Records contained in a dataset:

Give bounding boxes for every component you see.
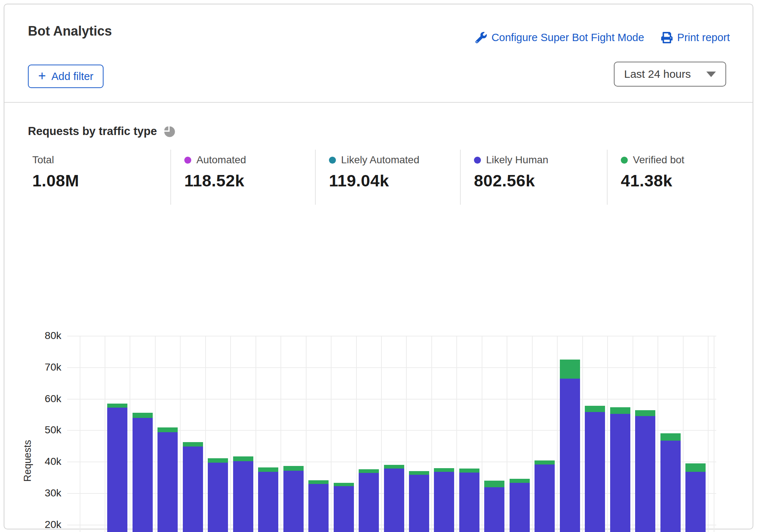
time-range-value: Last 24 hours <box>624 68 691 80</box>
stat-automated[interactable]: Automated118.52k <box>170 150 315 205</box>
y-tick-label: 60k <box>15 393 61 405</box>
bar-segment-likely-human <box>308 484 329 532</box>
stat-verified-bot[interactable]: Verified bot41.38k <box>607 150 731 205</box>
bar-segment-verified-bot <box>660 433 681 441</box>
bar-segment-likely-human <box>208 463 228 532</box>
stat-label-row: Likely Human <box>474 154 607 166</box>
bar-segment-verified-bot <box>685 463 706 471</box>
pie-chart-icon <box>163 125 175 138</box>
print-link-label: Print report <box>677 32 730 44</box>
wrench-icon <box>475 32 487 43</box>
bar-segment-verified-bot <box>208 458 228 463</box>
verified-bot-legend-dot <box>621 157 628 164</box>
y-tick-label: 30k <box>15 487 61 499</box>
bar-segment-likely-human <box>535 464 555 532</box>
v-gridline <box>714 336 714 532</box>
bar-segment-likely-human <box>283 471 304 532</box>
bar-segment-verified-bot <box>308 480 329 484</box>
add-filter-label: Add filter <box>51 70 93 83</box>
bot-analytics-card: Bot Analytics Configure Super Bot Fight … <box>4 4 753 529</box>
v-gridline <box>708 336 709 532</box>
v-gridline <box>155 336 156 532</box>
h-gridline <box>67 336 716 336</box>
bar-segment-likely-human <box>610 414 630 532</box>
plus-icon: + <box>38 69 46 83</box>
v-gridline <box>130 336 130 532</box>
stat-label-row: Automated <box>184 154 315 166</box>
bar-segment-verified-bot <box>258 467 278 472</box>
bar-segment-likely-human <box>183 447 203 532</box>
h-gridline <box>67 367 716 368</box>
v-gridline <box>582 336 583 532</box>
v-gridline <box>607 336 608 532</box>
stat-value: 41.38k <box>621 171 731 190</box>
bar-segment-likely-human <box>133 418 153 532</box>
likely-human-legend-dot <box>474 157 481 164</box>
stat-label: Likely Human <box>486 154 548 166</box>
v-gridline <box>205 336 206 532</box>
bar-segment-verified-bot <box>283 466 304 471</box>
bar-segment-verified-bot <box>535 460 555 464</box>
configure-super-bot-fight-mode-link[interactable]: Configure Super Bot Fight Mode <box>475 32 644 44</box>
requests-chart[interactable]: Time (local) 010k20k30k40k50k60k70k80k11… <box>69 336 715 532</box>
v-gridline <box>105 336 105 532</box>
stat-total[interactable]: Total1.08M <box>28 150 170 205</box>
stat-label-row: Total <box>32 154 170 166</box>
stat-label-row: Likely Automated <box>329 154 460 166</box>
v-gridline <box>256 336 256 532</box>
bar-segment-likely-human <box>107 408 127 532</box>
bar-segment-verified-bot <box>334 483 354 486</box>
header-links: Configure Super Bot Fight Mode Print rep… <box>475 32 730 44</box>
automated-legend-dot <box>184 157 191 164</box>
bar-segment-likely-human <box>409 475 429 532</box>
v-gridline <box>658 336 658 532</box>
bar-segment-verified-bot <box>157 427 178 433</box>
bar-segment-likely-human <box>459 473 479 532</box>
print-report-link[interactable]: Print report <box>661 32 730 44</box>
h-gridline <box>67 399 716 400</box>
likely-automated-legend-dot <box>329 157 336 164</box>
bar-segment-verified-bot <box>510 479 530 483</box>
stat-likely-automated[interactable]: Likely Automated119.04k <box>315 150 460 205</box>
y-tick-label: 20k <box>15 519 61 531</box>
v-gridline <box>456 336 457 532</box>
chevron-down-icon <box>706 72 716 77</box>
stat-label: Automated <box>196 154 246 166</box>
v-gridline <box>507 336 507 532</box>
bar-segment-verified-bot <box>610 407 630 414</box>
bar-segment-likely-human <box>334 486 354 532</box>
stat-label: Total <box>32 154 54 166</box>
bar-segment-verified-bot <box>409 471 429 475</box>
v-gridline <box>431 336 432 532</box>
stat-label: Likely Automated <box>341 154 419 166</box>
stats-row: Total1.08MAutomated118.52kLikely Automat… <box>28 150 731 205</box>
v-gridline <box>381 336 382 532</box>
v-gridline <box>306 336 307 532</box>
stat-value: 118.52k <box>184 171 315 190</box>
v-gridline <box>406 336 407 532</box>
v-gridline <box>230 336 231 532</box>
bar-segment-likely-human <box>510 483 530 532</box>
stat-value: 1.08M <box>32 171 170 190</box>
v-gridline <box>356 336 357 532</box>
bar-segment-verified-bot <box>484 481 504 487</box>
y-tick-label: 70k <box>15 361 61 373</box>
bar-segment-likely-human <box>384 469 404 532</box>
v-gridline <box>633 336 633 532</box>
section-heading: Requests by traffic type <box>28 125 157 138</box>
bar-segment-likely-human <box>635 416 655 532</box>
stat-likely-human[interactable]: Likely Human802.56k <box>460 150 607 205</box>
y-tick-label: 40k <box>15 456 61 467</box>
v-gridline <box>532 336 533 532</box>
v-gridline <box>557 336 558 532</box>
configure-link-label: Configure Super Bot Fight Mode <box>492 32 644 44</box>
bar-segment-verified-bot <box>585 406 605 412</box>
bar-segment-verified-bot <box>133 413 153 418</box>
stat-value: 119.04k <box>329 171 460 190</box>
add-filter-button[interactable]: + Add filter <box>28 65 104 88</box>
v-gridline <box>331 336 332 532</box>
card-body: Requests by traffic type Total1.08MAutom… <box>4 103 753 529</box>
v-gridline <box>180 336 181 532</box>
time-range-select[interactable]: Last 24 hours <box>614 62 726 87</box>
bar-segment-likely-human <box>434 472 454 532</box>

§ **YOUR OBJECTIVE**: All pictures are to be dropped, and the records above returned exactly.

§ **WRITTEN SOLUTION**:
Give bounding boxes for every component you see.
time-range-value: Last 24 hours <box>624 68 691 80</box>
stat-automated[interactable]: Automated118.52k <box>170 150 315 205</box>
y-tick-label: 60k <box>15 393 61 405</box>
bar-segment-likely-human <box>308 484 329 532</box>
stat-verified-bot[interactable]: Verified bot41.38k <box>607 150 731 205</box>
bar-segment-verified-bot <box>660 433 681 441</box>
bar-segment-likely-human <box>208 463 228 532</box>
stat-label-row: Likely Human <box>474 154 607 166</box>
bar-segment-verified-bot <box>685 463 706 471</box>
pie-chart-icon <box>163 125 175 138</box>
print-link-label: Print report <box>677 32 730 44</box>
wrench-icon <box>475 32 487 43</box>
bar-segment-verified-bot <box>208 458 228 463</box>
verified-bot-legend-dot <box>621 157 628 164</box>
y-tick-label: 30k <box>15 487 61 499</box>
bar-segment-likely-human <box>535 464 555 532</box>
v-gridline <box>714 336 714 532</box>
bar-segment-likely-human <box>283 471 304 532</box>
bar-segment-verified-bot <box>308 480 329 484</box>
add-filter-label: Add filter <box>51 70 93 83</box>
bot-analytics-card: Bot Analytics Configure Super Bot Fight … <box>4 4 753 529</box>
v-gridline <box>708 336 709 532</box>
v-gridline <box>155 336 156 532</box>
h-gridline <box>67 336 716 336</box>
bar-segment-likely-human <box>610 414 630 532</box>
plus-icon: + <box>38 69 46 83</box>
v-gridline <box>130 336 130 532</box>
stat-label-row: Automated <box>184 154 315 166</box>
bar-segment-verified-bot <box>258 467 278 472</box>
bar-segment-likely-human <box>183 447 203 532</box>
h-gridline <box>67 367 716 368</box>
v-gridline <box>582 336 583 532</box>
v-gridline <box>607 336 608 532</box>
stat-value: 41.38k <box>621 171 731 190</box>
bar-segment-likely-human <box>133 418 153 532</box>
likely-human-legend-dot <box>474 157 481 164</box>
stat-label: Likely Human <box>486 154 548 166</box>
v-gridline <box>205 336 206 532</box>
bar-segment-verified-bot <box>283 466 304 471</box>
bar-segment-verified-bot <box>535 460 555 464</box>
configure-super-bot-fight-mode-link[interactable]: Configure Super Bot Fight Mode <box>475 32 644 44</box>
requests-chart[interactable]: Time (local) 010k20k30k40k50k60k70k80k11… <box>69 336 715 532</box>
v-gridline <box>105 336 105 532</box>
stat-total[interactable]: Total1.08M <box>28 150 170 205</box>
stat-label-row: Total <box>32 154 170 166</box>
stat-label-row: Likely Automated <box>329 154 460 166</box>
v-gridline <box>256 336 256 532</box>
bar-segment-likely-human <box>107 408 127 532</box>
bar-segment-verified-bot <box>334 483 354 486</box>
header-links: Configure Super Bot Fight Mode Print rep… <box>475 32 730 44</box>
automated-legend-dot <box>184 157 191 164</box>
bar-segment-likely-human <box>409 475 429 532</box>
v-gridline <box>658 336 658 532</box>
bar-segment-verified-bot <box>157 427 178 433</box>
bar-segment-likely-human <box>459 473 479 532</box>
print-report-link[interactable]: Print report <box>661 32 730 44</box>
h-gridline <box>67 399 716 400</box>
likely-automated-legend-dot <box>329 157 336 164</box>
bar-segment-verified-bot <box>510 479 530 483</box>
stat-likely-automated[interactable]: Likely Automated119.04k <box>315 150 460 205</box>
y-tick-label: 20k <box>15 519 61 531</box>
v-gridline <box>456 336 457 532</box>
chevron-down-icon <box>706 72 716 77</box>
stat-label: Automated <box>196 154 246 166</box>
v-gridline <box>507 336 507 532</box>
bar-segment-verified-bot <box>610 407 630 414</box>
bar-segment-likely-human <box>334 486 354 532</box>
stat-label: Total <box>32 154 54 166</box>
bar-segment-verified-bot <box>409 471 429 475</box>
v-gridline <box>431 336 432 532</box>
stat-label: Likely Automated <box>341 154 419 166</box>
stats-row: Total1.08MAutomated118.52kLikely Automat… <box>28 150 731 205</box>
v-gridline <box>381 336 382 532</box>
v-gridline <box>306 336 307 532</box>
stat-value: 118.52k <box>184 171 315 190</box>
v-gridline <box>406 336 407 532</box>
v-gridline <box>230 336 231 532</box>
bar-segment-likely-human <box>510 483 530 532</box>
stat-value: 1.08M <box>32 171 170 190</box>
v-gridline <box>356 336 357 532</box>
bar-segment-verified-bot <box>484 481 504 487</box>
y-tick-label: 70k <box>15 361 61 373</box>
bar-segment-likely-human <box>384 469 404 532</box>
v-gridline <box>633 336 633 532</box>
section-heading: Requests by traffic type <box>28 125 157 138</box>
bar-segment-likely-human <box>635 416 655 532</box>
stat-likely-human[interactable]: Likely Human802.56k <box>460 150 607 205</box>
y-tick-label: 40k <box>15 456 61 467</box>
v-gridline <box>532 336 533 532</box>
v-gridline <box>557 336 558 532</box>
configure-link-label: Configure Super Bot Fight Mode <box>492 32 644 44</box>
bar-segment-verified-bot <box>585 406 605 412</box>
bar-segment-verified-bot <box>133 413 153 418</box>
stat-value: 119.04k <box>329 171 460 190</box>
add-filter-button[interactable]: + Add filter <box>28 65 104 88</box>
v-gridline <box>331 336 332 532</box>
card-body: Requests by traffic type Total1.08MAutom… <box>4 103 753 529</box>
v-gridline <box>180 336 181 532</box>
time-range-select[interactable]: Last 24 hours <box>614 62 726 87</box>
bar-segment-likely-human <box>434 472 454 532</box>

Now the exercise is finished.